Longtime Community Relations Manager Laurie Odell was recognized with an ‘employee of the year’ award Friday, Oct. 16 at the Illinois Primary Health Care Association annual conference.
The association includes 48 community health centers that operate nearly 350 sites in the states of Illinois as well as Iowa and Missouri, serving 1.4 million patients annually. The award Odell received is named the Ramona Lopez Community Health Center Employee Award.
It’s named for Lopez, an employee who over 22 years at Chicago Family Health Center went from a family nurse practitioner to clinic manager, assistant director, and, finally, executive director, and who fought to assure that quality health care be a right, not a privilege, regardless of an individual’s ability to pay. Here’s a bit more about Odell, drawn from our award nomination form.

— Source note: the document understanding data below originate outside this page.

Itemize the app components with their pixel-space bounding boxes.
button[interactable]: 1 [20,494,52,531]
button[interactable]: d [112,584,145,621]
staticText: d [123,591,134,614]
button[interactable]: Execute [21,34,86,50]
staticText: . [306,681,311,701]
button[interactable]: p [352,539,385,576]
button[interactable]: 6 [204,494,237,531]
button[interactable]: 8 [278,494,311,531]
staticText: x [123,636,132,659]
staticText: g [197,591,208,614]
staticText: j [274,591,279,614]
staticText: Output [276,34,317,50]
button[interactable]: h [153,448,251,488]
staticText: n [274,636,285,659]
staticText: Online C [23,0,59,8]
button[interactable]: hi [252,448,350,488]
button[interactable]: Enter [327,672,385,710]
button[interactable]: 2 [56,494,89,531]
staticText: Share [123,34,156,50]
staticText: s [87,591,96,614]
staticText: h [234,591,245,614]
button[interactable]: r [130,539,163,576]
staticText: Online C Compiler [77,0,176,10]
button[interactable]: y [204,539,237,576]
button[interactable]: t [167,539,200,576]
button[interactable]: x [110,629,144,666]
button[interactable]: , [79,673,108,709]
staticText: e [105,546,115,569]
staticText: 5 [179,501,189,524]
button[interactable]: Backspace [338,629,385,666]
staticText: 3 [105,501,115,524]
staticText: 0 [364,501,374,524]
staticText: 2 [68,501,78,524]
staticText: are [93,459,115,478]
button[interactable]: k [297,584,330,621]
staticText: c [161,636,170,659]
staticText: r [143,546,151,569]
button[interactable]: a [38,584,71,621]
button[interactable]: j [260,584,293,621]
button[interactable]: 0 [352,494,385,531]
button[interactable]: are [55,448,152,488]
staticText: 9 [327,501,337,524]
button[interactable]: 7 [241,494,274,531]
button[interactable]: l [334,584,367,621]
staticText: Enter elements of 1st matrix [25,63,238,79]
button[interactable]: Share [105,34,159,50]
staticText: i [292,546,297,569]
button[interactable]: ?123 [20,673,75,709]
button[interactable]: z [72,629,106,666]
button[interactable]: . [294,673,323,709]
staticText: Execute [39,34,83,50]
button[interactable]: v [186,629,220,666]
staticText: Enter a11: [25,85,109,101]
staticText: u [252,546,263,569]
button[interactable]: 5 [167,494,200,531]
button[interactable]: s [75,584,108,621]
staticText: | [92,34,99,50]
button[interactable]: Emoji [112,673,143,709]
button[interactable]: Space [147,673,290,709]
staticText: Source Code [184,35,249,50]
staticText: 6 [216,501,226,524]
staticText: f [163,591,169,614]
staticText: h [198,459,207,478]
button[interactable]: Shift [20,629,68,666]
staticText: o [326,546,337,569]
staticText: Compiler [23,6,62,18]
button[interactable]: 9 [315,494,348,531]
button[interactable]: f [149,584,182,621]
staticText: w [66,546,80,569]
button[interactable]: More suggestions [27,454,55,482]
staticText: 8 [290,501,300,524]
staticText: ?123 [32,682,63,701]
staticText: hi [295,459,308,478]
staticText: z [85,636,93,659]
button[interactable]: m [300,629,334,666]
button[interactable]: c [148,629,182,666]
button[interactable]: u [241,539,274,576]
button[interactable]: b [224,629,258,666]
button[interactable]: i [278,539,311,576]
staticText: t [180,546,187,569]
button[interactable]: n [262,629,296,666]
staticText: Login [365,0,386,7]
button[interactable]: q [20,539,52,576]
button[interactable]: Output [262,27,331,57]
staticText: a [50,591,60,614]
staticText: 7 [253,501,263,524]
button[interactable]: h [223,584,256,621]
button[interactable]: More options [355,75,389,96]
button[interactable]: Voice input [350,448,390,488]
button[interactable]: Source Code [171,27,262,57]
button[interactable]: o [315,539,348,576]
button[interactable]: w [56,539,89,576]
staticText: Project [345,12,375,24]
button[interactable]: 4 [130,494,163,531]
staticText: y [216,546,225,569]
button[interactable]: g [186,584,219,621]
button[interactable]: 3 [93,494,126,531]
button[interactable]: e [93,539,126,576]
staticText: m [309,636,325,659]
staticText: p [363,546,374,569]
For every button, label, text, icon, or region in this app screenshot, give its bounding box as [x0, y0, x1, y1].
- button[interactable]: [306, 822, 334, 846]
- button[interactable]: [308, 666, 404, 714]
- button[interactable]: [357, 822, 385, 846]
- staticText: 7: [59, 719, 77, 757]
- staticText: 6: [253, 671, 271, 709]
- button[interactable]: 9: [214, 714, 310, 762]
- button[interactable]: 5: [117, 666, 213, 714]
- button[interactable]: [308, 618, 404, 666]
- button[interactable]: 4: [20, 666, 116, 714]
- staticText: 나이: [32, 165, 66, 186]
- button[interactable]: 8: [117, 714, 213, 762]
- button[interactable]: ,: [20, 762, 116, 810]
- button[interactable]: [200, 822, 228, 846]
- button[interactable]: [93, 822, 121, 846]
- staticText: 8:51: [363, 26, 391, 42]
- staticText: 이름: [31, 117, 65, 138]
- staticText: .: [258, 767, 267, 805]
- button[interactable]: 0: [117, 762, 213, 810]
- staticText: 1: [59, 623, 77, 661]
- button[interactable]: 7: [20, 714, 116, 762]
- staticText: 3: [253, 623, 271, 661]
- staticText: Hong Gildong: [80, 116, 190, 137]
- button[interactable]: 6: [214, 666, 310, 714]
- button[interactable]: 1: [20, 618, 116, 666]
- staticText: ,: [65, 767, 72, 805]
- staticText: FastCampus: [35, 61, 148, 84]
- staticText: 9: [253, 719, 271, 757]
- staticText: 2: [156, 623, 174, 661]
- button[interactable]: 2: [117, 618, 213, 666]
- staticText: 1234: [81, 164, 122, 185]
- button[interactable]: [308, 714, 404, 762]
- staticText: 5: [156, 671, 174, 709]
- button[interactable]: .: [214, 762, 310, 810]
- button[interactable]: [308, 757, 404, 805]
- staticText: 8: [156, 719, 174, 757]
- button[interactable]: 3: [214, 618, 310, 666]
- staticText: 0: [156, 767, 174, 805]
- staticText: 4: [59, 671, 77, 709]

Odell found a platform at Heartland Health Centers to extend her efforts to improve public health in the community, while her relationships and hard work increased our ability to serve more patients. As she puts it: “You can have a lot of great doctors and great operations, but you cannot go far without deep roots in the community. That’s how you get buy-in and build trust.”
Born and raised in Wayne, Odell left to attend boarding school outside Washington, D.C. before going to Sarah Lawrence College at the end of the 1960s. She left college to get involved in social justice work, and in 1971 moved to Chicago’s Uptown community. Odell helped create health organizations in the area including Chicago Area Black Lung Association (to help coal miners who relocated primarily from Appalachia to Chicago’s Uptown Community), and a free health clinic. She also led the former Uptown Learning Center.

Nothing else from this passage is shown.